Political correctness might be a tired concept to many, but it's done wonders for the world of children's books. Now, young readers can learn all about the customs and cultures of people of color, including those who lived on North American soil long before Columbus, the Pilgrims or the Vikings arrived.
Verla Kay's simple, rhyming text in Broken Feather gently informs the youngest reader about the life of a young Nez Perce boy. Broken Feather loves his home and life a life filled with hunting, harvesting, dancing and time spent with family. But this existence is jeopardized by the arrival of white settlers.
Early in the narrative, the reader sees white men and their long guns, hunting the land. Later, the wagons start arriving, and the territory becomes crowded with new settlers "bringing wagons/Cutting trees/Building houses/Where they please." The words of Broken Feather's father cut to the heart of the story, just as the settlers cut to the heart of the forests surrounding the Nez Perce land. Stephen Alcorn's stylized block prints add a wonderful extra dimension to the story.
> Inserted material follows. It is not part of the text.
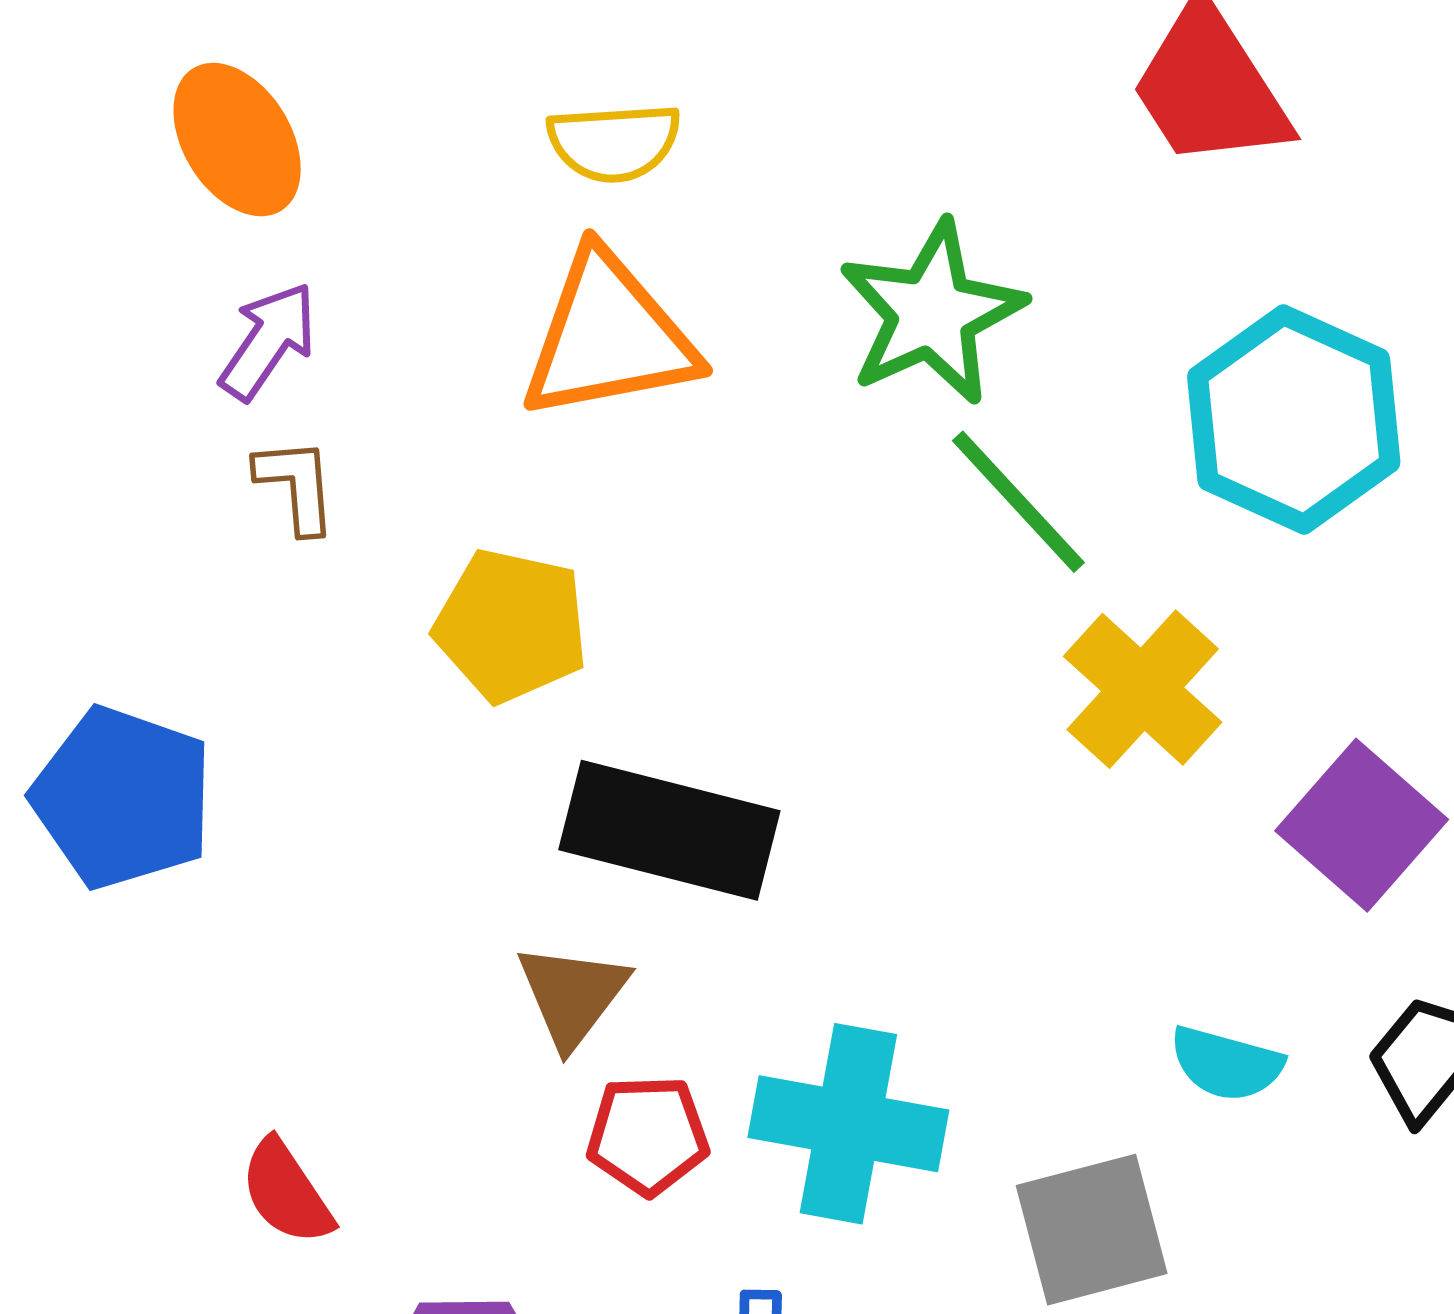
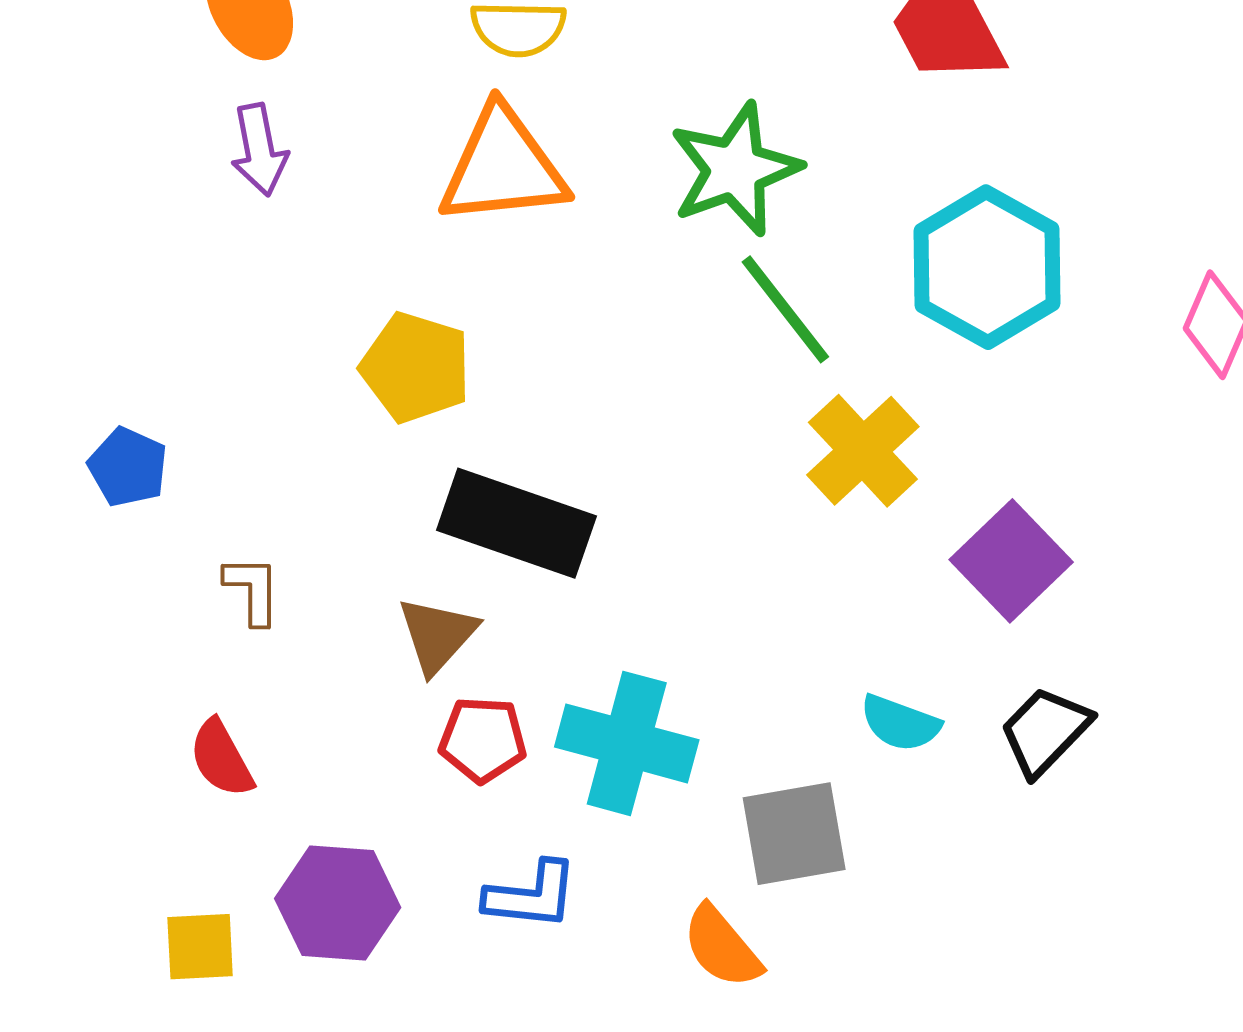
purple arrow: (268, 341) -> (259, 150), turned 130
brown L-shape: (296, 485) -> (252, 590), moved
blue pentagon: (123, 798) -> (128, 467), size x0.6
The author's note and final map of the Northwestern states add details that older readers and parents might want to know about the history of the Nez Perce people.
With her newest volume We Are the Many: A Picture Book of American Indians, Doreen Rappaport has written a beautiful nonfiction book about notable Native Americans. The artistic team of Cornelius Van Wright and Ying-Hwa Hu illustrates each chapter with their signature watercolors, filled with detail, emotion and life.
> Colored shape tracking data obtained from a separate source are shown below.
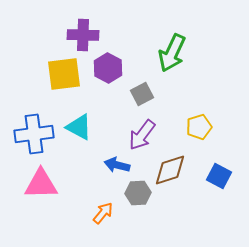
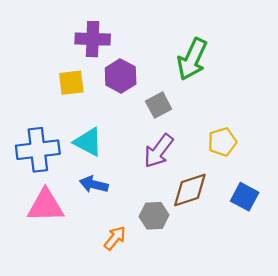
yellow square: (64, 74) -> (71, 83), size x0.7
blue arrow: (117, 165) -> (94, 184), moved

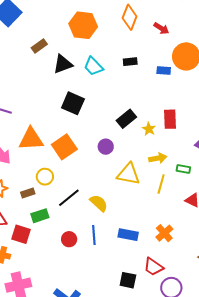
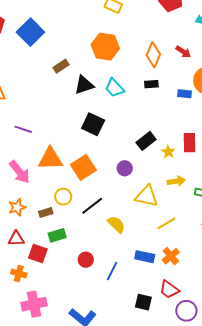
orange diamond: (130, 17) -> (153, 55), moved
yellow line: (161, 184) -> (166, 223), moved, turned 42
black line: (69, 198) -> (92, 206), moved
orange cross: (164, 233) -> (171, 256), moved
blue line: (94, 235) -> (112, 271), moved, turned 30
Young readers will love the book's brief biographies, which employ both native and familiar terms (did you know that "Asiyahola" is the Seminole name for Osceola?). They'll marvel at the number of different tribes that live on our continent. Some familiar characters are included in the book (Sacajawea, Squanto and Jim Thorpe), but readers will also learn of William McCabe (one of the Navajo code talkers) and the Conley sisters (who argued the Wyandot Indians' land ownership case before the U.S. Supreme Court). Readable and accessible, this lovely volume fills in many of the blanks left by textbooks.
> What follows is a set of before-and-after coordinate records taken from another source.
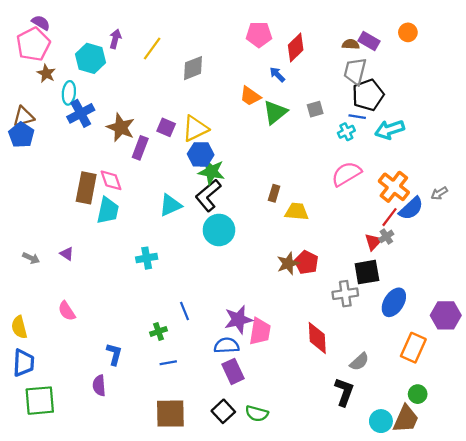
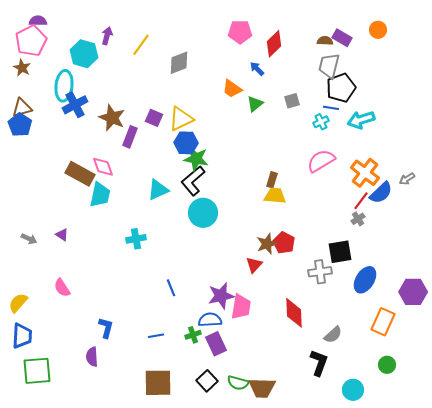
purple semicircle: (41, 23) -> (38, 21), turned -30
brown star: (46, 73) -> (22, 68), moved
cyan ellipse: (69, 93) -> (64, 86), size x1.4
green triangle: (275, 112) -> (255, 104), size x0.7
brown rectangle: (86, 188) -> (80, 174), turned -72
brown rectangle: (274, 193) -> (272, 180), moved
red triangle: (373, 242) -> (254, 265), moved
yellow semicircle: (19, 327) -> (18, 303), turned 55
green cross: (159, 331) -> (193, 335), moved
brown trapezoid: (406, 419) -> (262, 388), moved, turned 68

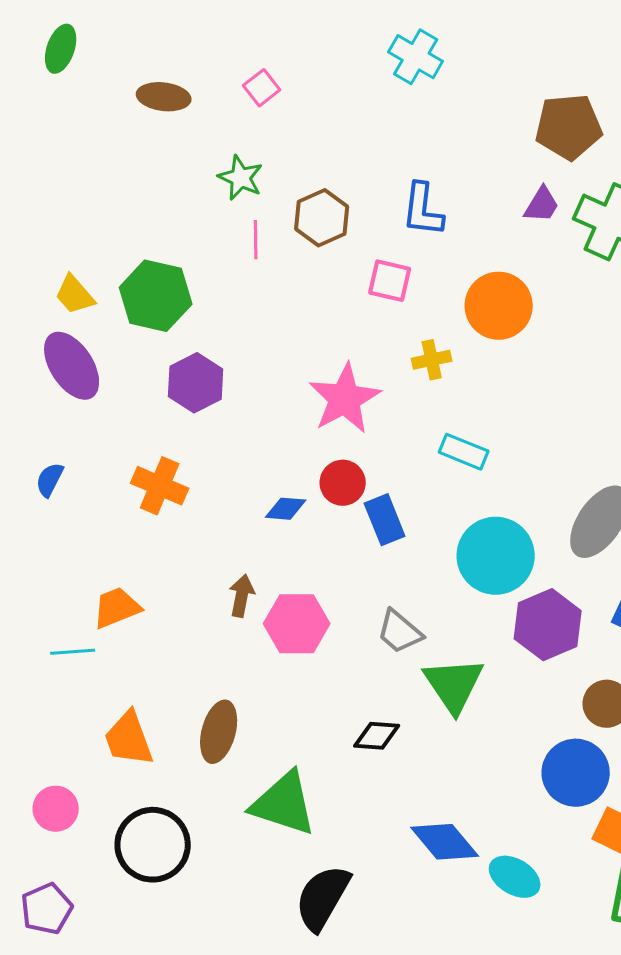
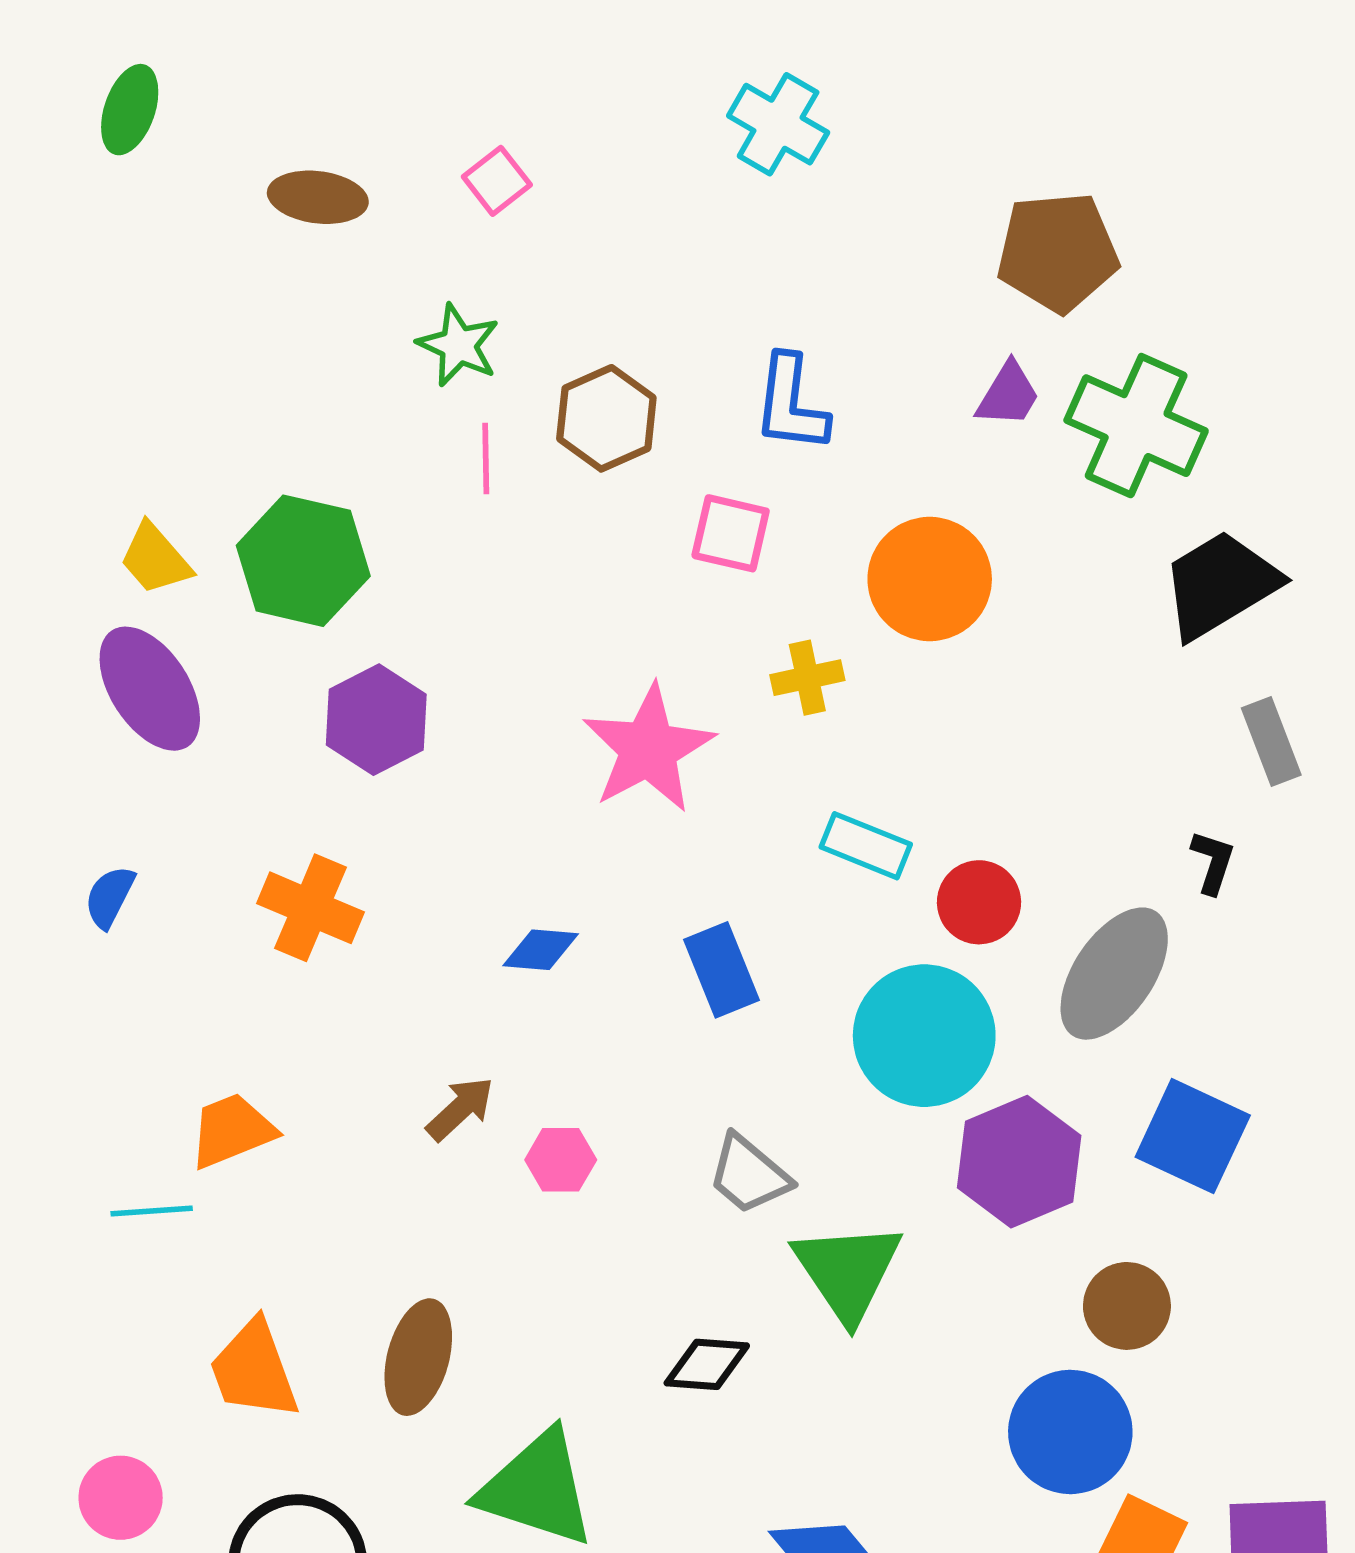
red circle: (343, 483) -> (979, 902), moved
brown arrow: (242, 596) -> (460, 1109), turned 36
pink hexagon: (297, 624) -> (561, 1160), size x0.6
Paintings by Oneida artist Lisa Fifield and stories by Ojibway writer Lise Erdrich comprise Bears Make Rock Soup. Each brief tale is based on a principle of Native American lore. Both animals and people play the role of helper, and the earth is revered and respected.
Erdrich's gentle language is natural and has a cadence that makes it perfect for reading aloud. In hues as varied as the earth they celebrate, Fifield's pictures spill across the page. Though these are new stories rather than fresh interpretations of old narratives, each has the feel of a familiar and much-loved tale. "The nest is our home, our Earth. We share it with all creatures. Because of this there is always hope and life continues," Erdrich writes. Her book is a true treasure.
While the previous stories will be of greater interest to younger readers and listeners, Joseph Bruchac's The Winter People is historical fiction aimed at an older audience. Set in 1759 during a global conflict between France and England, the story opens in a little village in Quebec, one of the arenas of the war. Based on historical fact, Bruchac's novel is a retelling of true events through the life of Saxso, a young Abenaki boy who fights against the British and their Stockbridge Indian scouts.
After the battle, which left much of their village destroyed, the surviving Abenaki people attacked the retreating Bostoniak (as they called the British) and followed them to rescue family members who had been kidnapped. All the help he receives along the way shores up Saxso's bravery. His family sustains him with their gentle teachings, and a Southbridge warrior admires his courage all part of the young warrior's coming-of-age.
Bruchac, who is of Abenaki descent, is known for his dedication to retelling the stories of his people, which are often forgotten or left out of history books. This novel is one of his best.